Therefore, hereinbefore, it is expressed that the liquid component is removed from the first image, but it is not limitedly indicated that the liquid component is removed only from the first image, and it is indicated that the liquid component is removed from the first image at least on the transfer body. For example, it is also possible to remove the liquid component in the reaction liquid applied to the first image and the outer side region of the first image.

Incidentally, the liquid component does not have a certain shape but has fluidity, and is not particularly limited as long as it has approximately a constant volume. For example, water, an organic solvent, or the like, contained in the ink or the reaction liquid is exemplified as the liquid component.

Further, also in a case where the aforementioned clear ink is contained in the first image, the ink can be condensed by liquid absorbing treatment.
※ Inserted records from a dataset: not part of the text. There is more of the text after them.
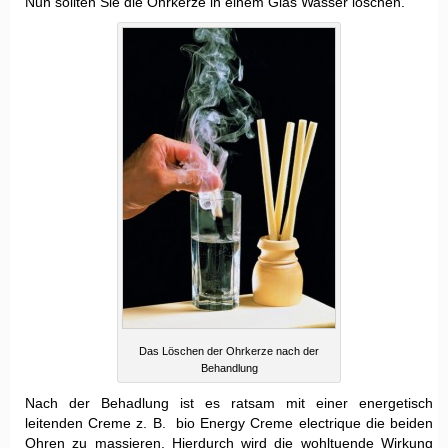
Nun sollten Sie die Ohrkerze in einem Glas Wasser löschen.
Das Löschen der Ohrkerze nach der
Behandlung
Nach der Behadlung ist es ratsam mit einer energetisch
leitenden Creme z. B. bio Energy Creme electrique die beiden
Ohren zu massieren. Hierdurch wird die wohltuende Wirkung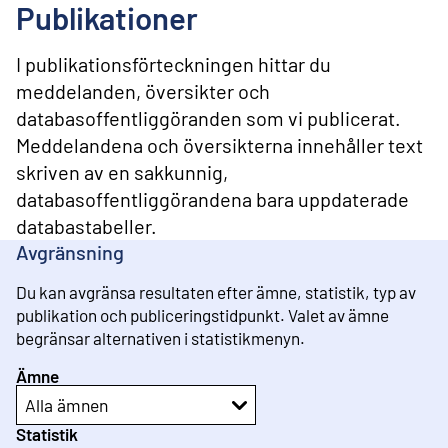
l
Publikationer
i
n
n
I publikationsförteckningen hittar du
e
meddelanden, översikter och
h
databasoffentliggöranden som vi publicerat.
å
l
Meddelandena och översikterna innehåller text
l
skriven av en sakkunnig,
databasoffentliggörandena bara uppdaterade
databastabeller.
Avgränsning
Du kan avgränsa resultaten efter ämne, statistik, typ av
publikation och publiceringstidpunkt. Valet av ämne
begränsar alternativen i statistikmenyn.
Ämne
Alla ämnen
Statistik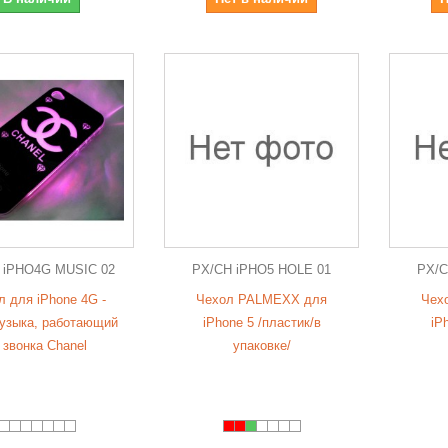
 iPHO4G MUSIC 02
PX/CH iPHO5 HOLE 01
PX/C
л для iPhone 4G -
Чехол PALMEXX для
Чех
узыка, работающий
iPhone 5 /пластик/в
iP
 звонка Chanel
упаковке/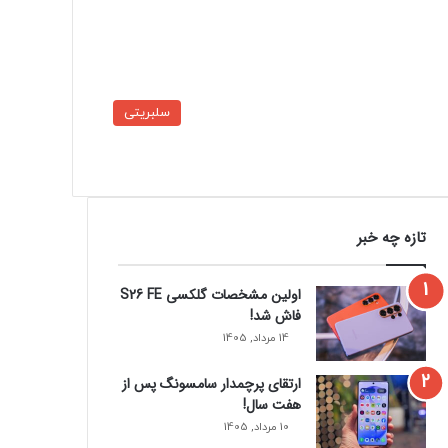
سلبریتی
تازه چه خبر
اولین مشخصات گلکسی S26 FE
فاش شد!
14 مرداد, 1405
ارتقای پرچمدار سامسونگ پس از
هفت سال!
10 مرداد, 1405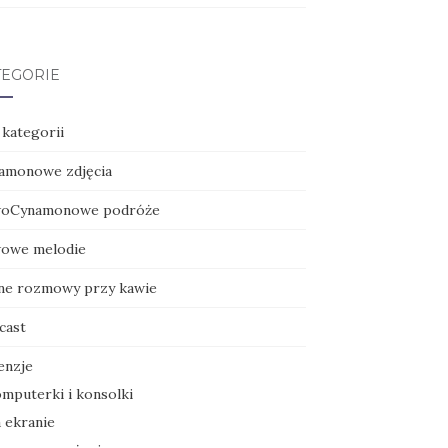
TEGORIE
 kategorii
amonowe zdjęcia
oCynamonowe podróże
owe melodie
ne rozmowy przy kawie
cast
enzje
mputerki i konsolki
 ekranie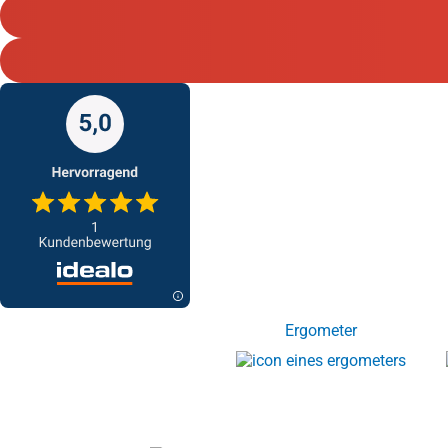
Ergometer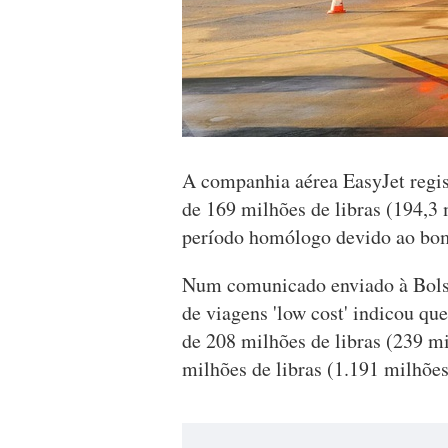
A companhia aérea EasyJet regis
de 169 milhões de libras (194,3
período homólogo devido ao bom
Num comunicado enviado à Bolsa
de viagens 'low cost' indicou qu
de 208 milhões de libras (239 
milhões de libras (1.191 milhõe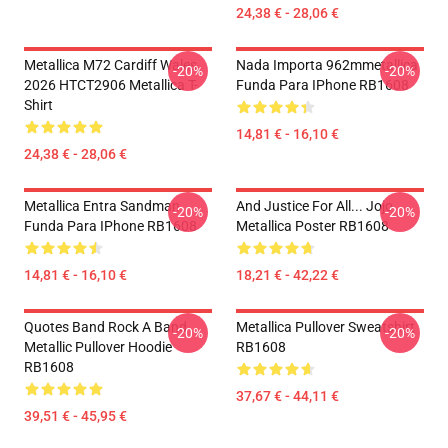
24,38 € - 28,06 €
Metallica M72 Cardiff Wales
Nada Importa 962mmetallica
-20%
-20%
2026 HTCT2906 Metallica T-
Funda Para IPhone RB1608
Shirt
14,81 € - 16,10 €
24,38 € - 28,06 €
Metallica Entra Sandman
And Justice For All... Jojo
-20%
-20%
Funda Para IPhone RB1608
Metallica Poster RB1608
14,81 € - 16,10 €
18,21 € - 42,22 €
Quotes Band Rock A Band
Metallica Pullover Sweatshirt
-20%
-20%
Metallic Pullover Hoodie
RB1608
RB1608
37,67 € - 44,11 €
39,51 € - 45,95 €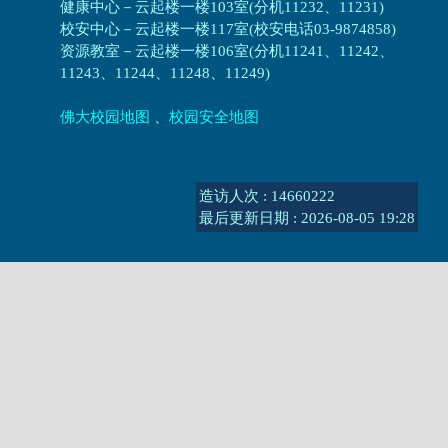
健康中心－
云起楼一楼103室(分机11232、11231)
校安中心－
云起楼一楼117室(校安电话03-9874858)
资源教室
－
云起楼一楼106室(分机11241、11242、
11243、11244、11248、11249)
佛大校园地图
、
校园安全地图
造访人次 : 14660222
最后更新日期 :
2026-08-05 19:28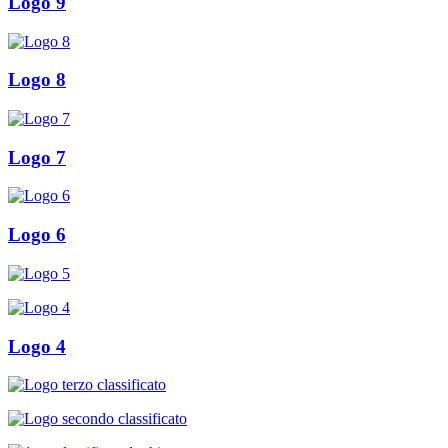
Logo 9
Logo 8
Logo 7
Logo 6
Logo 4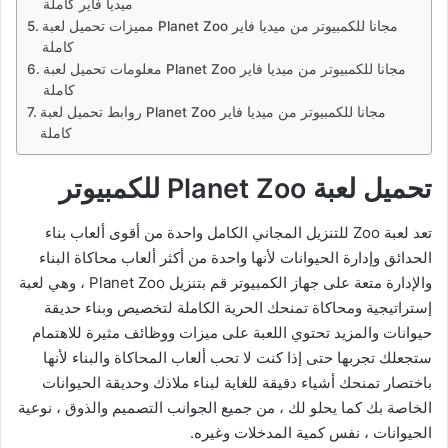
ميديا فاير كاملة
مميزات تحميل لعبة Planet Zoo مجانا للكمبيوتر من ميديا فاير
كاملة
معلومات تحميل لعبة Planet Zoo مجانا للكمبيوتر من ميديا فاير
كاملة
روابط تحميل لعبة Planet Zoo مجانا للكمبيوتر من ميديا فاير
كاملة
تحميل لعبة Planet Zoo للكمبيوتر
تعد لعبة Zoo للتنزيل المجاني الكامل واحدة من أقوى ألعاب بناء
الحدائق وإدارة الحيوانات لأنها واحدة من أكثر ألعاب محاكاة البناء
والإدارة متعة على جهاز الكمبيوتر قم بتنزيل Planet Zoo ، وهي لعبة
إستراتيجية ومحاكاة تمنحك الحرية الكاملة لتخصيص وبناء حديقة
حيوانات والمزيد تحتوي اللعبة على ميزات ووظائف مثيرة للاهتمام
ستجعلك تجربها حتى إذا كنت لا تحب ألعاب المحاكاة والبناء لأنها
باختصار تمنحك أشياء دقيقة للغاية لبناء ملاذك وحديقة الحيوانات
الخاصة بك كما يحلو لك ، من جميع الجوانب التصميم والذوق ، نوعية
الحيوانات ، نفس كمية المدخلات وغيره.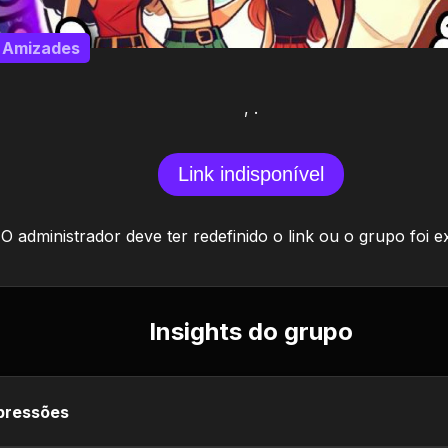
Amizades
, .
Link indisponível
O administrador deve ter redefinido o link ou o grupo foi e
Insights do grupo
pressões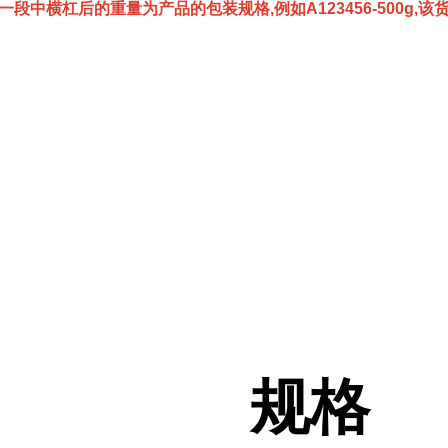
一段中横杠后的重量为产品的包装规格,例如A123456-500g,
规格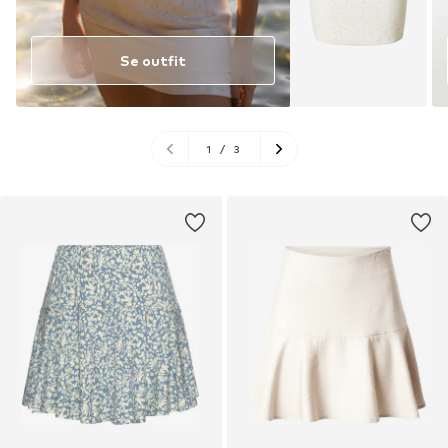
Se outfit
1
/
3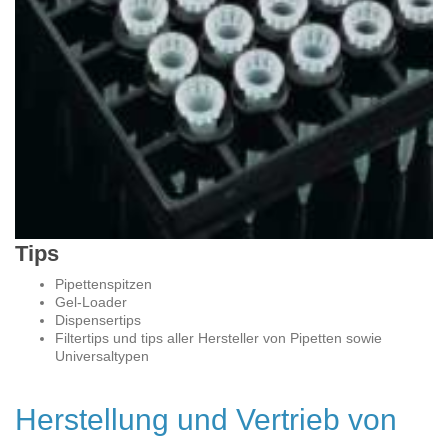
Tips
Pipettenspitzen
Gel-Loader
Dispensertips
Filtertips und tips aller Hersteller von Pipetten sowie
Universaltypen
Herstellung und Vertrieb von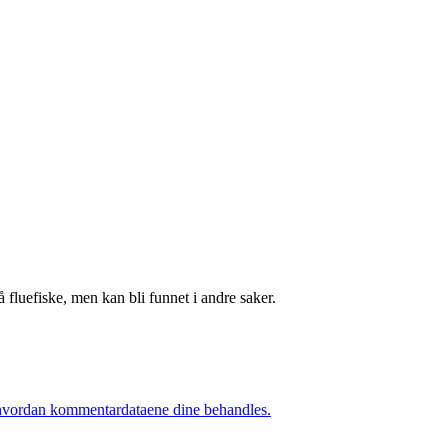
fluefiske, men kan bli funnet i andre saker.
hvordan kommentardataene dine behandles.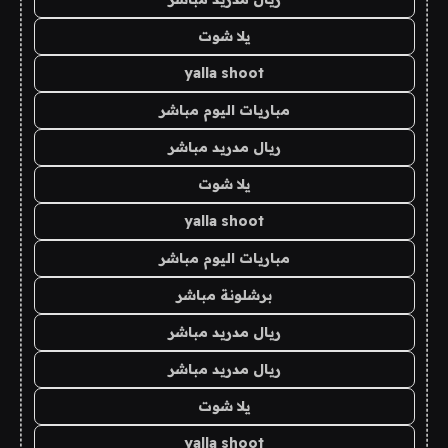
يلا شوت
yalla shoot
مباريات اليوم مباشر
ريال مدريد مباشر
يلا شوت
yalla shoot
مباريات اليوم مباشر
برشلونة مباشر
ريال مدريد مباشر
ريال مدريد مباشر
يلا شوت
yalla shoot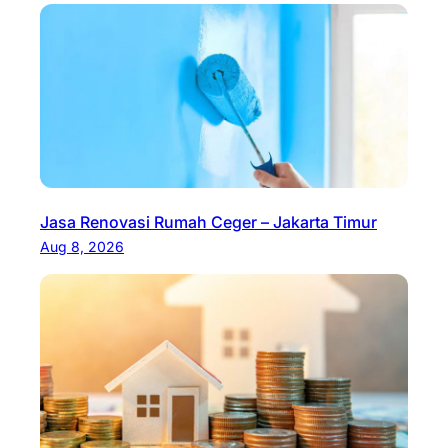
Jasa Renovasi Rumah Ceger – Jakarta Timur
Aug 8, 2026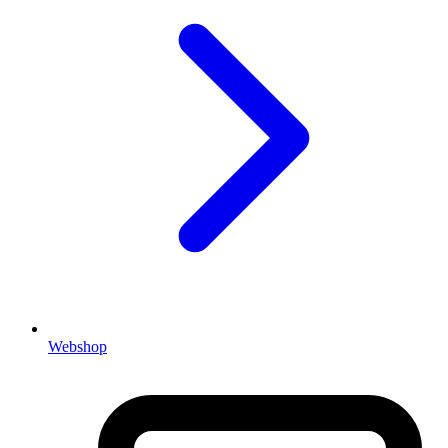
Webshop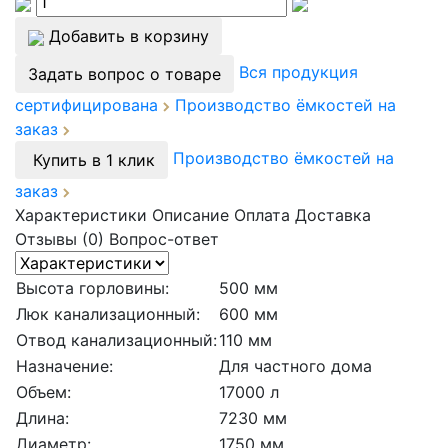
Добавить в корзину
Вся продукция
Задать вопрос о товаре
сертифицирована
Производство ёмкостей на
заказ
Производство ёмкостей на
Купить в 1 клик
заказ
Характеристики
Описание
Оплата
Доставка
Отзывы (0)
Вопрос-ответ
Высота горловины:
500 мм
Люк канализационный:
600 мм
Отвод канализационный:
110 мм
Назначение:
Для частного дома
Объем:
17000 л
Длина:
7230 мм
Диаметр:
1750 мм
For example, in a case where the clear ink is applied onto the color ink containing a coloring material which is applied onto the transfer body 101, the clear ink is present entirely on the front surface of the first image or the clear ink is present partially at one part or a plurality of parts of the front surface of the first image and the color ink is present at the other parts. In the first image, the porous body absorbs the liquid component of the clear ink on the front surface of the first image at the part where the clear ink is present on the color ink, and the liquid component of the clear ink is moved. When the liquid component in the color ink is moved to the porous body side with that movement, the aqueous liquid component in the color ink is absorbed. Meanwhile, at the part where the region of the clear ink and the region of the color ink are present on the front surface of the first image, the respective liquid components of the color ink and the clear ink are moved to the porous body side, and thus the aqueous liquid component is absorbed. Incidentally, the clear ink may contain a large amount of a component for improving transferability of the image from the transfer body 101 to the recording medium. For example, a case where the content of a component exhibiting high pressure-sensitive adhesiveness to the recording medium compared to the color ink is increased by heating is exemplified.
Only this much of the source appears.